Assignment » Please restate all of the records word for word, setting the pictures aside.
--- Provided entries Enclosed Below ---
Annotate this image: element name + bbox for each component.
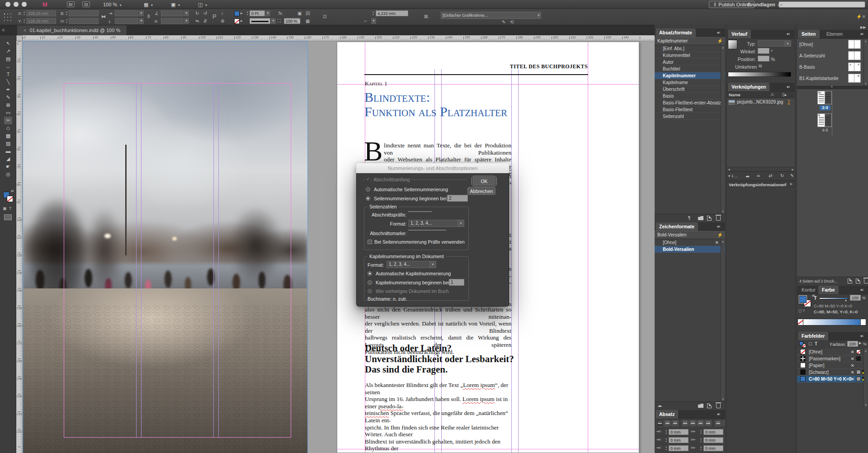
scale-y-dropdown[interactable]: ▼: [138, 18, 144, 24]
chapter-format-dropdown[interactable]: 1, 2, 3, 4...▼: [387, 261, 436, 268]
master-page-row[interactable]: [Ohne]: [797, 39, 868, 50]
tool-button[interactable]: ✂: [4, 117, 12, 124]
fill-frame-icon[interactable]: ◙: [297, 18, 300, 24]
constrain-proportions-icon[interactable]: ⧓: [101, 14, 106, 19]
justify-last-center-button[interactable]: [689, 420, 696, 426]
tab-verlauf[interactable]: Verlauf: [728, 30, 751, 38]
scrollbar[interactable]: [721, 239, 725, 401]
tab-seiten[interactable]: Seiten: [798, 30, 820, 38]
corner-stepper[interactable]: ▲▼: [372, 10, 375, 16]
ruler-origin-box[interactable]: [16, 35, 23, 41]
character-style-row[interactable]: Bold-Versalien✕: [655, 246, 725, 253]
tool-button[interactable]: ◢: [4, 155, 12, 163]
tab-zeichenformate[interactable]: Zeichenformate: [656, 222, 698, 231]
style-override-icon[interactable]: ✎: [502, 19, 505, 25]
tint-slider[interactable]: [819, 297, 848, 299]
panel-menu-icon[interactable]: ▾≡: [860, 288, 863, 292]
tint-flyout-icon[interactable]: ▶: [859, 341, 861, 345]
margin-guide[interactable]: [64, 83, 291, 84]
column-guide[interactable]: [518, 69, 519, 453]
rotate-ccw-icon[interactable]: ↺: [203, 10, 207, 16]
fit-content-icon[interactable]: ▣: [297, 10, 302, 16]
tool-button[interactable]: ☛: [4, 163, 12, 170]
justify-last-left-button[interactable]: [682, 420, 689, 426]
tool-button[interactable]: ◇: [4, 124, 12, 132]
view-options-dropdown[interactable]: ▦▼: [144, 2, 153, 8]
page-thumbnail-left[interactable]: B1: [817, 91, 825, 104]
justify-all-button[interactable]: [705, 420, 712, 426]
paragraph-style-row[interactable]: [Einf. Abs.]✕: [655, 45, 725, 52]
stroke-weight-dropdown[interactable]: ▼: [265, 10, 270, 16]
page-thumbnail-left[interactable]: B: [817, 113, 825, 127]
formatting-affects-container-icon[interactable]: ▣: [3, 206, 7, 211]
flip-horizontal-icon[interactable]: ⇋: [195, 18, 199, 24]
links-hscrollbar[interactable]: ◀▶: [727, 167, 795, 171]
character-style-applied[interactable]: Bold-Versalien⚡: [655, 231, 725, 239]
collapse-panels-icon[interactable]: «: [2, 27, 5, 33]
space-after-field[interactable]: 0 mm: [703, 445, 723, 451]
start-chapter-radio[interactable]: [368, 280, 372, 285]
swatch-row[interactable]: [Papier] ✕: [797, 362, 868, 369]
rotate-cw-icon[interactable]: ↻: [195, 10, 199, 16]
last-line-indent-stepper[interactable]: ▲▼: [699, 437, 703, 443]
link-row[interactable]: picjumb...NCK9329.jpg 2: [727, 99, 795, 106]
screen-mode-dropdown[interactable]: ▣▼: [171, 2, 180, 8]
page-2-photo-frame[interactable]: [23, 42, 307, 453]
tab-farbfelder[interactable]: Farbfelder: [798, 332, 828, 340]
tool-button[interactable]: ╲: [4, 78, 12, 86]
spread-row[interactable]: B B 4-5: [797, 112, 868, 134]
margin-guide[interactable]: [64, 437, 291, 438]
paragraph-style-row[interactable]: Buchtitel✕: [655, 66, 725, 72]
paragraph-style-applied[interactable]: Kapitelnummer⚡: [655, 37, 725, 45]
panel-splitter[interactable]: ▼: [797, 86, 868, 89]
paragraph-style-row[interactable]: Autor✕: [655, 59, 725, 66]
edit-original-icon[interactable]: ✎: [790, 173, 794, 178]
auto-chapter-radio[interactable]: [368, 271, 372, 276]
tool-button[interactable]: ▨: [4, 140, 12, 147]
panel-menu-icon[interactable]: ▾≡: [860, 334, 863, 338]
stroke-style-dropdown[interactable]: [250, 18, 270, 24]
paragraph-style-row[interactable]: Kapitelname✕: [655, 79, 725, 86]
stroke-color-swatch[interactable]: [234, 19, 240, 24]
paragraph-style-row[interactable]: Kapitelnummer✕: [655, 72, 725, 79]
relink-cc-icon[interactable]: ∞: [757, 173, 760, 178]
align-away-spine-button[interactable]: [722, 420, 725, 426]
swap-fill-stroke-icon[interactable]: ⇄: [11, 189, 14, 193]
reference-point-grid[interactable]: [3, 13, 12, 22]
x-field[interactable]: 339,25 mm: [26, 10, 56, 16]
tool-button[interactable]: ▩: [4, 132, 12, 140]
search-input[interactable]: ⌕: [778, 1, 865, 8]
tool-button[interactable]: ↔: [4, 63, 12, 71]
rotation-field[interactable]: [161, 10, 184, 16]
gradient-position-field[interactable]: [758, 56, 769, 61]
links-name-column[interactable]: Name: [729, 92, 741, 97]
width-stepper[interactable]: ▲▼: [65, 10, 68, 16]
left-indent-stepper[interactable]: ▲▼: [665, 429, 668, 435]
tool-button[interactable]: ⊠: [4, 101, 12, 109]
y-stepper[interactable]: ▲▼: [23, 18, 26, 24]
page-thumbnail-right[interactable]: B: [825, 113, 832, 127]
scale-x-field[interactable]: [115, 10, 138, 16]
zoom-level-dropdown[interactable]: 100 %▼: [103, 2, 122, 7]
corner-shape-dropdown[interactable]: ▼: [371, 18, 376, 24]
relink-icon[interactable]: ⇄: [769, 173, 772, 178]
container-format-icon[interactable]: ▢: [808, 341, 812, 346]
screen-mode-button[interactable]: [4, 214, 12, 220]
fill-proxy-mini[interactable]: [799, 341, 803, 345]
scrollbar[interactable]: [863, 349, 868, 407]
character-style-row[interactable]: [Ohne]✕: [655, 239, 725, 246]
swatch-row[interactable]: C=80 M=50 Y=0 K=0 ✕: [797, 376, 868, 382]
paragraph-style-row[interactable]: Kolumnentitel✕: [655, 52, 725, 59]
effects-icon[interactable]: fx.: [278, 10, 283, 16]
align-towards-spine-button[interactable]: [715, 420, 722, 426]
toolbar-stroke-swatch[interactable]: [7, 196, 13, 202]
new-page-icon[interactable]: [856, 278, 860, 283]
dialog-title[interactable]: Nummerierungs- und Abschnittsoptionen: [356, 163, 509, 173]
gradient-thumbnail[interactable]: [728, 40, 737, 49]
spread-label[interactable]: 2-3: [820, 105, 830, 110]
tool-button[interactable]: ▬: [4, 147, 12, 155]
ok-button[interactable]: OK: [473, 177, 495, 185]
tool-button[interactable]: ▭: [4, 109, 12, 117]
page-thumbnail-right[interactable]: B1: [825, 91, 832, 104]
tab-absatzformate[interactable]: Absatzformate: [656, 28, 696, 37]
--- End of Enclosed Provided entries ---
Reply to the task »
Annotate this image: element name + bbox for each component.
scale-y-dropdown[interactable]: ▼: [138, 18, 144, 24]
chapter-format-dropdown[interactable]: 1, 2, 3, 4...▼: [387, 261, 436, 268]
master-page-row[interactable]: [Ohne]: [797, 39, 868, 50]
tool-button[interactable]: ✂: [4, 117, 12, 124]
fill-frame-icon[interactable]: ◙: [297, 18, 300, 24]
constrain-proportions-icon[interactable]: ⧓: [101, 14, 106, 19]
justify-last-center-button[interactable]: [689, 420, 696, 426]
tab-verlauf[interactable]: Verlauf: [728, 30, 751, 38]
scrollbar[interactable]: [721, 239, 725, 401]
tab-seiten[interactable]: Seiten: [798, 30, 820, 38]
corner-stepper[interactable]: ▲▼: [372, 10, 375, 16]
ruler-origin-box[interactable]: [16, 35, 23, 41]
character-style-row[interactable]: Bold-Versalien✕: [655, 246, 725, 253]
tool-button[interactable]: ◢: [4, 155, 12, 163]
tab-zeichenformate[interactable]: Zeichenformate: [656, 222, 698, 231]
style-override-icon[interactable]: ✎: [502, 19, 505, 25]
tint-slider[interactable]: [819, 297, 848, 299]
panel-menu-icon[interactable]: ▾≡: [860, 288, 863, 292]
tint-flyout-icon[interactable]: ▶: [859, 341, 861, 345]
margin-guide[interactable]: [64, 83, 291, 84]
column-guide[interactable]: [518, 69, 519, 453]
rotate-ccw-icon[interactable]: ↺: [203, 10, 207, 16]
fit-content-icon[interactable]: ▣: [297, 10, 302, 16]
tool-button[interactable]: ☛: [4, 163, 12, 170]
justify-last-left-button[interactable]: [682, 420, 689, 426]
tool-button[interactable]: ◇: [4, 124, 12, 132]
view-options-dropdown[interactable]: ▦▼: [144, 2, 153, 8]
page-thumbnail-left[interactable]: B1: [817, 91, 825, 104]
justify-all-button[interactable]: [705, 420, 712, 426]
paragraph-style-row[interactable]: [Einf. Abs.]✕: [655, 45, 725, 52]
stroke-weight-dropdown[interactable]: ▼: [265, 10, 270, 16]
page-thumbnail-left[interactable]: B: [817, 113, 825, 127]
formatting-affects-container-icon[interactable]: ▣: [3, 206, 7, 211]
flip-horizontal-icon[interactable]: ⇋: [195, 18, 199, 24]
links-hscrollbar[interactable]: ◀▶: [727, 167, 795, 171]
character-style-applied[interactable]: Bold-Versalien⚡: [655, 231, 725, 239]
collapse-panels-icon[interactable]: «: [2, 27, 5, 33]
space-after-field[interactable]: 0 mm: [703, 445, 723, 451]
start-chapter-radio[interactable]: [368, 280, 372, 285]
swatch-row[interactable]: [Papier] ✕: [797, 362, 868, 369]
rotate-cw-icon[interactable]: ↻: [195, 10, 199, 16]
last-line-indent-stepper[interactable]: ▲▼: [699, 437, 703, 443]
link-row[interactable]: picjumb...NCK9329.jpg 2: [727, 99, 795, 106]
screen-mode-dropdown[interactable]: ▣▼: [171, 2, 180, 8]
page-2-photo-frame[interactable]: [23, 42, 307, 453]
tab-farbfelder[interactable]: Farbfelder: [798, 332, 828, 340]
tool-button[interactable]: ╲: [4, 78, 12, 86]
spread-row[interactable]: B B 4-5: [797, 112, 868, 134]
margin-guide[interactable]: [64, 437, 291, 438]
paragraph-style-row[interactable]: Buchtitel✕: [655, 66, 725, 72]
paragraph-style-applied[interactable]: Kapitelnummer⚡: [655, 37, 725, 45]
panel-splitter[interactable]: ▼: [797, 86, 868, 89]
paragraph-style-row[interactable]: Autor✕: [655, 59, 725, 66]
edit-original-icon[interactable]: ✎: [790, 173, 794, 178]
auto-chapter-radio[interactable]: [368, 271, 372, 276]
tool-button[interactable]: ▨: [4, 140, 12, 147]
panel-menu-icon[interactable]: ▾≡: [860, 334, 863, 338]
stroke-style-dropdown[interactable]: [250, 18, 270, 24]
paragraph-style-row[interactable]: Kapitelname✕: [655, 79, 725, 86]
stroke-color-swatch[interactable]: [234, 19, 240, 24]
paragraph-style-row[interactable]: Kapitelnummer✕: [655, 72, 725, 79]
relink-cc-icon[interactable]: ∞: [757, 173, 760, 178]
align-away-spine-button[interactable]: [722, 420, 725, 426]
swap-fill-stroke-icon[interactable]: ⇄: [11, 189, 14, 193]
reference-point-grid[interactable]: [3, 13, 12, 22]
x-field[interactable]: 339,25 mm: [26, 10, 56, 16]
tool-button[interactable]: ▩: [4, 132, 12, 140]
search-input[interactable]: ⌕: [778, 1, 865, 8]
tool-button[interactable]: ↔: [4, 63, 12, 71]
rotation-field[interactable]: [161, 10, 184, 16]
gradient-position-field[interactable]: [758, 56, 769, 61]
links-name-column[interactable]: Name: [729, 92, 741, 97]
width-stepper[interactable]: ▲▼: [65, 10, 68, 16]
left-indent-stepper[interactable]: ▲▼: [665, 429, 668, 435]
tool-button[interactable]: ⊠: [4, 101, 12, 109]
y-stepper[interactable]: ▲▼: [23, 18, 26, 24]
page-thumbnail-right[interactable]: B: [825, 113, 832, 127]
scale-x-field[interactable]: [115, 10, 138, 16]
zoom-level-dropdown[interactable]: 100 %▼: [103, 2, 122, 7]
corner-shape-dropdown[interactable]: ▼: [371, 18, 376, 24]
relink-icon[interactable]: ⇄: [769, 173, 772, 178]
container-format-icon[interactable]: ▢: [808, 341, 812, 346]
screen-mode-button[interactable]: [4, 214, 12, 220]
fill-proxy-mini[interactable]: [799, 341, 803, 345]
scrollbar[interactable]: [863, 349, 868, 407]
character-style-row[interactable]: [Ohne]✕: [655, 239, 725, 246]
swatch-row[interactable]: C=80 M=50 Y=0 K=0 ✕: [797, 376, 868, 382]
paragraph-style-row[interactable]: Kolumnentitel✕: [655, 52, 725, 59]
effects-icon[interactable]: fx.: [278, 10, 283, 16]
align-towards-spine-button[interactable]: [715, 420, 722, 426]
toolbar-stroke-swatch[interactable]: [7, 196, 13, 202]
new-page-icon[interactable]: [856, 278, 860, 283]
dialog-title[interactable]: Nummerierungs- und Abschnittsoptionen: [356, 163, 509, 173]
gradient-thumbnail[interactable]: [728, 40, 737, 49]
spread-label[interactable]: 2-3: [820, 105, 830, 110]
tool-button[interactable]: ▬: [4, 147, 12, 155]
ok-button[interactable]: OK: [473, 177, 495, 185]
tool-button[interactable]: ▭: [4, 109, 12, 117]
page-thumbnail-right[interactable]: B1: [825, 91, 832, 104]
tab-absatzformate[interactable]: Absatzformate: [656, 28, 696, 37]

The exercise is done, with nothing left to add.